Handling Hot Data with ActiveRecord

Sadaf_N · July 21, 2015, 4:31pm

Hello!

We are thinking of different ways to handle hot data in our system. We
get a lot of information that’s very relevant for periods of time. So,
for example, we have some data that we query on the basis of

counts over last 30 minutes
data collected in the last 30 minutes
items collected today
items collected within the past week
…and so on.

We are looking at different strategies to keep this data updated and to
manage scaling the database. So, we are looking at horizontal sharding
[splitting data into multiple tables that inherit from a master and have
exclusion constraints] and are also considering having tables that hold
data as:

All the data
Data for the last 24 hours
Data for the last 2 hours
That way, when we want something recent, we would just query the most
recent table, but in the few occasions that we need something more, we
go to the larger tables that are sharded.

Just for reference, we are doing something like this:
select count(*), count(distinct group_id) from
(select group_id, recorded_on from data_store_v2 order by id DESC limit
900000) td
where recorded_on >= (now() - ‘24 hr’::INTERVAL);

We are getting 800,000 data items a day right now and the above query
takes around 14 seconds on a single table that is not sharded and has
around 268million records. Every week, this table becomes slightly
slower since we add close to 6 million records every week.

I’ve read this:

and am looking at ways that everything is managed under Rails, if
possible.

So, the questions (and thanks for reading this far) are:

What is a good way to do this while still working within
ActiveRecord?
This is a capability that we’d like to attach to any model that might
need it. What would be a good way to approach a gem for it?

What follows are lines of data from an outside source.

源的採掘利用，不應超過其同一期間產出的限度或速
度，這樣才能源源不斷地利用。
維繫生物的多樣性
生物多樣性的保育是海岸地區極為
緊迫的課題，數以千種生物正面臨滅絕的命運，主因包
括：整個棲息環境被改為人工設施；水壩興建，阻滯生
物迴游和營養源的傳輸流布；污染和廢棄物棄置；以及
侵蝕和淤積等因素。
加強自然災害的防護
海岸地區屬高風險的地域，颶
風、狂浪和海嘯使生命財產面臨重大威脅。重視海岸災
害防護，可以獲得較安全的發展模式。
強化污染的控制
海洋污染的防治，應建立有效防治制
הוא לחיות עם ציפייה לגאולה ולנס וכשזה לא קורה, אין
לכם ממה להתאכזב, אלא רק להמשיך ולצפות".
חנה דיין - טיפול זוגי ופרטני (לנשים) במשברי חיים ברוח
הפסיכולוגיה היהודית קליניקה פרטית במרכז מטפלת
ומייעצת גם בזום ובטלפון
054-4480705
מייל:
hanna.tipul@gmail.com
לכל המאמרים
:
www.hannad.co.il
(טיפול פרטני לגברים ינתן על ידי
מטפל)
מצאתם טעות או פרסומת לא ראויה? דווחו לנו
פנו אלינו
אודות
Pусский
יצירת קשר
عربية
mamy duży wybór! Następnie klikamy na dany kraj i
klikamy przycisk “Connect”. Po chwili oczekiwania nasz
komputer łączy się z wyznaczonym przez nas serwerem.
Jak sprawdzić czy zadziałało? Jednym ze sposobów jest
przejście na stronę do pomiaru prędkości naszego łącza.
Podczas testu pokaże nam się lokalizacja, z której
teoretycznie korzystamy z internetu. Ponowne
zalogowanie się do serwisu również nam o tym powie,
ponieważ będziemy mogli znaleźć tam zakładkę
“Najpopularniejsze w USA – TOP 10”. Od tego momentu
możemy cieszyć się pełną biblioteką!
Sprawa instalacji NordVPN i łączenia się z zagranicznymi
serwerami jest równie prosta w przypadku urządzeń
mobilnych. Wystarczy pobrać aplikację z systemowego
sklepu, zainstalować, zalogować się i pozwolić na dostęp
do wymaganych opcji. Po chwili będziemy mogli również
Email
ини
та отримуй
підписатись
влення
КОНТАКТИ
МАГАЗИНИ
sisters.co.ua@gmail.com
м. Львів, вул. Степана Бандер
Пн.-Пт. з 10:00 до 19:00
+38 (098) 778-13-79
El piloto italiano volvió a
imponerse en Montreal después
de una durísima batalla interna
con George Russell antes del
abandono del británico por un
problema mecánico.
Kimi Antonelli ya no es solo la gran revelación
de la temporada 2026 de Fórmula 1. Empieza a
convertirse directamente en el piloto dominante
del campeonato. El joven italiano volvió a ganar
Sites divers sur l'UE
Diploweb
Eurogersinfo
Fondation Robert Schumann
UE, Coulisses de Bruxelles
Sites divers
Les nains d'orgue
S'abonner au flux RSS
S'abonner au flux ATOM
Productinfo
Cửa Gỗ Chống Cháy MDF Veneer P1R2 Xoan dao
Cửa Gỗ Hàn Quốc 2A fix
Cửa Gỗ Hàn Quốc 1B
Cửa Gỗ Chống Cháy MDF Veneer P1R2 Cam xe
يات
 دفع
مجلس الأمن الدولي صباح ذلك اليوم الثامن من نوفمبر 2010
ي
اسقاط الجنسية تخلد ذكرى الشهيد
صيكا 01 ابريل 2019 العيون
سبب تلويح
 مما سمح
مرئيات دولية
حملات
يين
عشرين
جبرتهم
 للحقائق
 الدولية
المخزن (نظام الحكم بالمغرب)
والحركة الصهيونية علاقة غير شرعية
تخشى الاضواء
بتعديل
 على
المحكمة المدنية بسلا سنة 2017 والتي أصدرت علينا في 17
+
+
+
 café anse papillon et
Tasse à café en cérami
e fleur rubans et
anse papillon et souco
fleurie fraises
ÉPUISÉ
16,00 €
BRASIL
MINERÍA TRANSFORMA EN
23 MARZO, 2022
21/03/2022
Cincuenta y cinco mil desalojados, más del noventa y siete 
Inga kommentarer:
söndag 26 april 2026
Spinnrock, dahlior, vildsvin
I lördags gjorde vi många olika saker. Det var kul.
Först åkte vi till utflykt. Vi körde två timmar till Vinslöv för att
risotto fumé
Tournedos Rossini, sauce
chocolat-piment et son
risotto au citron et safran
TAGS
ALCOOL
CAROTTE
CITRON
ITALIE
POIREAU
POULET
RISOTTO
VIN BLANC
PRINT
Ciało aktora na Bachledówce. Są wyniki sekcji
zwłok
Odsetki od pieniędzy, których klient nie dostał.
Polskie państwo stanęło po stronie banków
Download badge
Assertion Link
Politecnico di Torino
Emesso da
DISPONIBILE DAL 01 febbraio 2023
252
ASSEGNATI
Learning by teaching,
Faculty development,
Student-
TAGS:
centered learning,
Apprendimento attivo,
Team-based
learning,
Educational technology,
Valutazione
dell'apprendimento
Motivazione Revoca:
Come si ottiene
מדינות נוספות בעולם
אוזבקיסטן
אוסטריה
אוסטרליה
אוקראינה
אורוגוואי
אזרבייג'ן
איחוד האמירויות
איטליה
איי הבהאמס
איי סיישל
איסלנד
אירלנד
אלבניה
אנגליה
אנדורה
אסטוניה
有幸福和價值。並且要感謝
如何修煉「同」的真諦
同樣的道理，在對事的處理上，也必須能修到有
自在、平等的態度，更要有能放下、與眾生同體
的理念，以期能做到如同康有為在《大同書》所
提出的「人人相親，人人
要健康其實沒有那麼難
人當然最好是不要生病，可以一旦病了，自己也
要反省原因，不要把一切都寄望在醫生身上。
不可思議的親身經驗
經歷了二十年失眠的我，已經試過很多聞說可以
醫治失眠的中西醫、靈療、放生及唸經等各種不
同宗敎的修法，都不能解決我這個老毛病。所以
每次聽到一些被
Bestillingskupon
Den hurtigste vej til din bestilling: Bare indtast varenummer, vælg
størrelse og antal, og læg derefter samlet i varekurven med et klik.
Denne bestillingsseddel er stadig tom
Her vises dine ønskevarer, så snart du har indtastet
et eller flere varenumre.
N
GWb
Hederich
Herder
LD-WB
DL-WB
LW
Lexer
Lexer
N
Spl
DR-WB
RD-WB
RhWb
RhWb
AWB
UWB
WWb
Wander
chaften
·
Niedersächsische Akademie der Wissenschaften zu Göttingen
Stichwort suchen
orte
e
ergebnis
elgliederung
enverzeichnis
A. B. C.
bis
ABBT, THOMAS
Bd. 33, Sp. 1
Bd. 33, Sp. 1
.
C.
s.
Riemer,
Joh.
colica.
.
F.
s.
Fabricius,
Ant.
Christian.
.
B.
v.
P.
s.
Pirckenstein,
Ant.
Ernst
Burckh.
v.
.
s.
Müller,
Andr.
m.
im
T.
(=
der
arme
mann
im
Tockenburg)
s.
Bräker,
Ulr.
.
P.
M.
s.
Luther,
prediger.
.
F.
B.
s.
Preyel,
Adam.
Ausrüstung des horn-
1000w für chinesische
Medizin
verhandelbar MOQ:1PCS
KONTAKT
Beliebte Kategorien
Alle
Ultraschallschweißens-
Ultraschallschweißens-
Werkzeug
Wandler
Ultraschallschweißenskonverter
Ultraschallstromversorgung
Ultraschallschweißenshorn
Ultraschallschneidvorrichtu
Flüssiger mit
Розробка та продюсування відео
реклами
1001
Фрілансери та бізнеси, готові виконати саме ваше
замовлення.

I’m sure there will be a few more questions as we progress on this.

Thanks,
Mohit.

mohits · July 21, 2015, 9:34pm

First I would work to learn patterns in time increments, which occur
most
often, and plan from there. Then I would design with regard to DB code
and
servers, optimal Master-slave replication. Pretty sure that in
replication
WHERE clauses like (where recorded_on >= (now() - ‘24 hr’::INTERVAL)
could be eliminated at the user level. But I am not certain.

mohits · July 22, 2015, 3:32pm

Hi Elizabeth,

Thank you for replying.

On 22/7/2015 3:33 AM, Elizabeth McGurty wrote:

First I would work to learn patterns in time increments, which occur
most often, and plan from there.

We do know that - we have a few peak hours when more data comes in, and
then there are hours (like night time) where the data drops to a trickle
for some of the records. However, there are some status emails, etc.
that come at a fixed frequency - few times an hour, irrespective of the
hour.

Then I would design with regard to DB code and servers, optimal
Master-slave replication. Pretty sure that in replication WHERE
clauses like (where recorded_on >= (now() - ‘24 hr’::INTERVAL) could
be eliminated at the user level. But I am not certain.

While this is something that might help, I’m more looking at solutions
that involve having hot data tables in the manner:

All the data
Data for the last 24 hours
Data for the last 2 hours
That way, when we want something recent, we would just query the most
recent table, but in the few occasions that we need something more, we
go to the larger tables that are sharded.

Best Regards,
Mohit.

mohits · July 22, 2015, 11:33pm

Amen! Amen! To what Scott has written. I actually wanted to offer an
alternative SQL procedure but thought that I shouldn’t as out of context
with ROR…

mohits · July 23, 2015, 5:11am

Hi Scott,

Thanks for your email. Your inputs are certainly useful.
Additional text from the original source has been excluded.